Mark Wallace
The Big Lie
Penngrove: Avec, 2000
Good advice for being in the Army: stay flexible. (42)
Flexibility incarnate: a series of scenes, manifestos, situations, moments, shots, thoughts, circumstances, attempts, a collection of short, to-the-point, digressive stabs, The Big Lie lays the porous, unstable foundation of its own iterative and philosophical demise. "Consider the author of this book," muses the aristocrat, his face "lined and bloated with the excesses of his long vice," (47) "…when he speaks most directly is when he most lies; he is perfect in his insincerity. He discovers at every instant that he is saying something he never before intended, and that is his art…" (49) Wallace’s art is to combine art/literary theory, artifice and, strangely, heart to undermine any sense of art (or anything) as fixedly anything, so that even the instability of subject, voice, narrative, or poetics cannot fall into doctrine or dogma, as The Big Lie gives the lie to the BIG LIE:
See, the BIG LIE has helped make too many artists into assholes for too long, it’s made too much art into an excuse for assholes, which in turn feeds perfectly the purposes of the BIG LIE, which is to make art the same as politics, business, government, etc.—i.e., BIG LIE excuses that let assholes go on being assholes. I’ll tell you this much, and hope you’ll agree—I like art sometimes, but I never like assholes. (10)

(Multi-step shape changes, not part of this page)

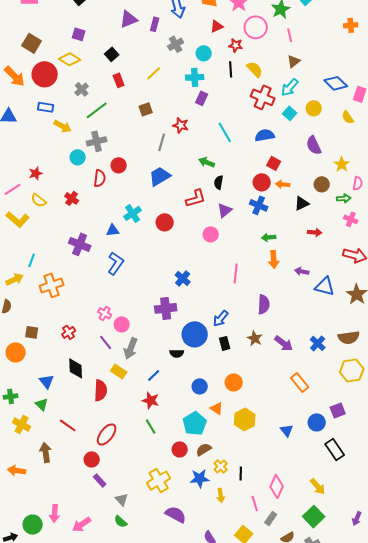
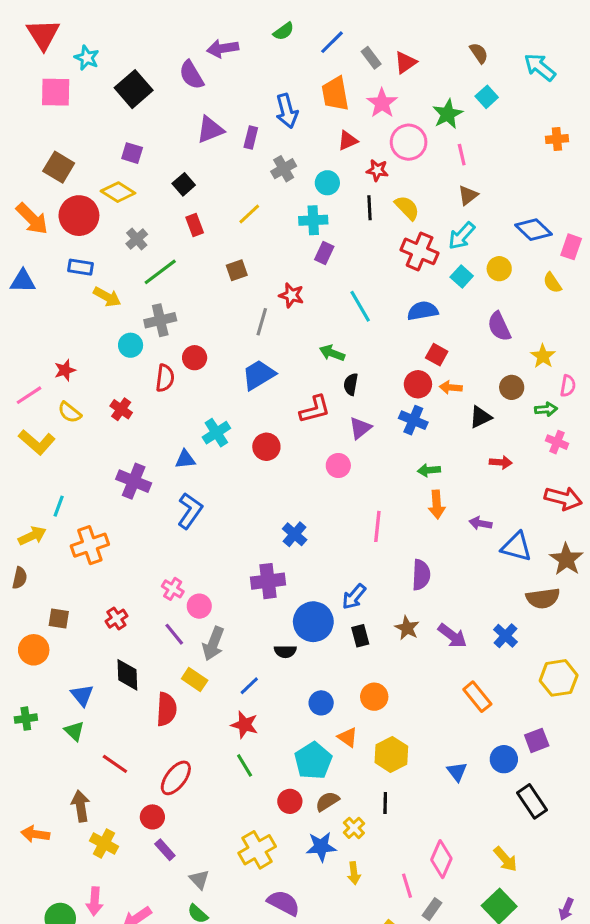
brown semicircle: (349, 337) -> (543, 598), moved
yellow cross: (22, 424) -> (104, 844), moved
black line: (241, 474) -> (385, 803), moved

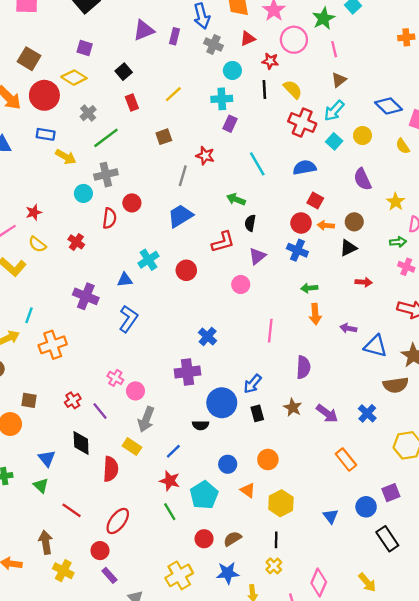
gray cross: (284, 169) -> (213, 44), moved, turned -36
brown circle: (512, 387) -> (354, 222), moved
purple line: (174, 634) -> (100, 411), moved
cyan pentagon: (313, 761) -> (204, 495), moved
yellow cross: (354, 828) -> (274, 566), moved

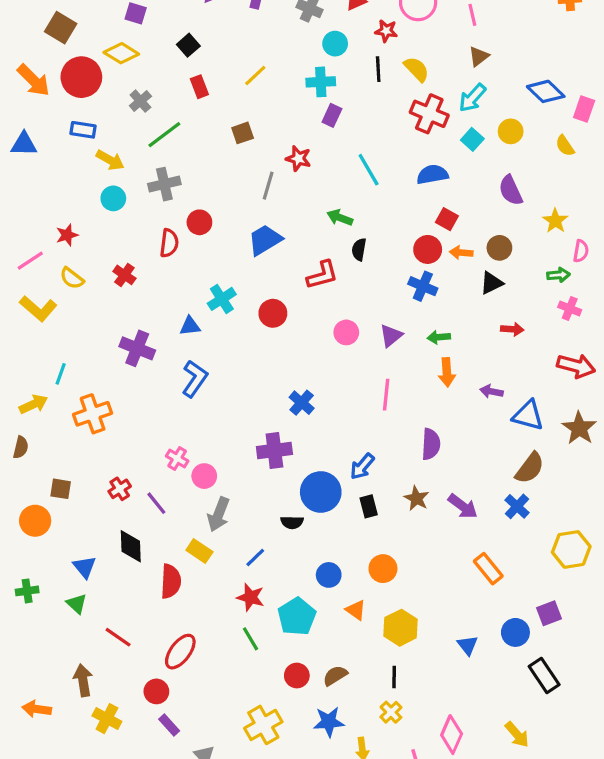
cyan circle: (83, 193) -> (113, 198), moved
purple triangle: (257, 256) -> (391, 336), moved
brown semicircle: (396, 385) -> (530, 468), moved, turned -45

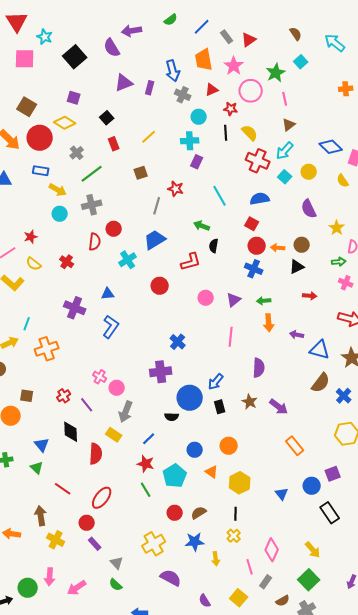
red square: (447, 219) -> (252, 224), moved
cyan cross: (222, 299) -> (128, 260), moved
blue cross: (517, 506) -> (344, 396), moved

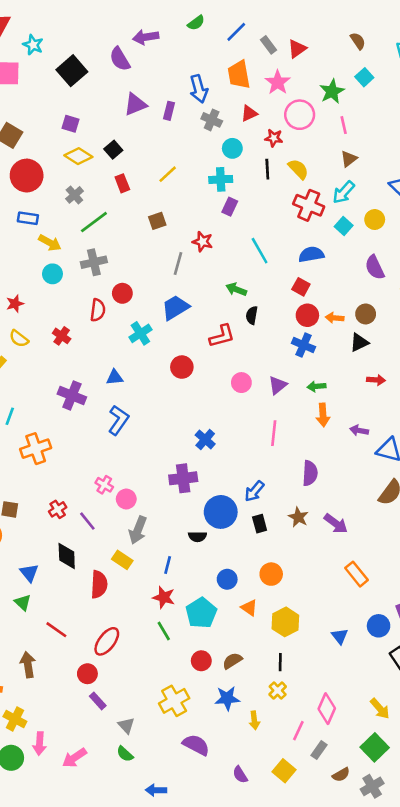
yellow diamond: (65, 123) -> (78, 156), moved
blue line: (149, 439) -> (168, 565), turned -32
yellow cross: (56, 540) -> (15, 719), moved
pink line: (250, 567) -> (298, 731), turned 42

Mark Wallace is not an asshole. Through little lies, small vignettes both insignificant and significant, moments sincerely, clearly expressed yet utterly opaque, lacking in sincerity, which have truth to them but are not "true," Wallace writes to undermine Writing, makes art that undermines Art. This literate, itinerant collision of distinct anecdotes—we might call them windows—does not partake of any traditional narrative "fleshing out," those sinews that weave a text into a kind of coherence which might read as incoherent in the context of our fragmented, fast, non-cohering world.
Clocks may tell us there is continuum, that one moment becomes the next, but there’s no truth to it. One’s body is simply the instant of its own passing, available for pleasure or pain as the occasion admits. People do not exist. (48)
In the lie we have infinite lives limited only by the abundance or boundary of imagination, dare, will or willing suspension of belief, unnecessary as the joy is in the false and is false, though no less for it. Or the lie is that in the lie or anywhere we have infinite lives limited only by imagination. The Big Lie at once posits—if it can be said that a text so flexible "posits"—immense cynicism and immense, well, if not exactly optimism, then a certain immensity of potential, and a definite pleasure in the flex of language.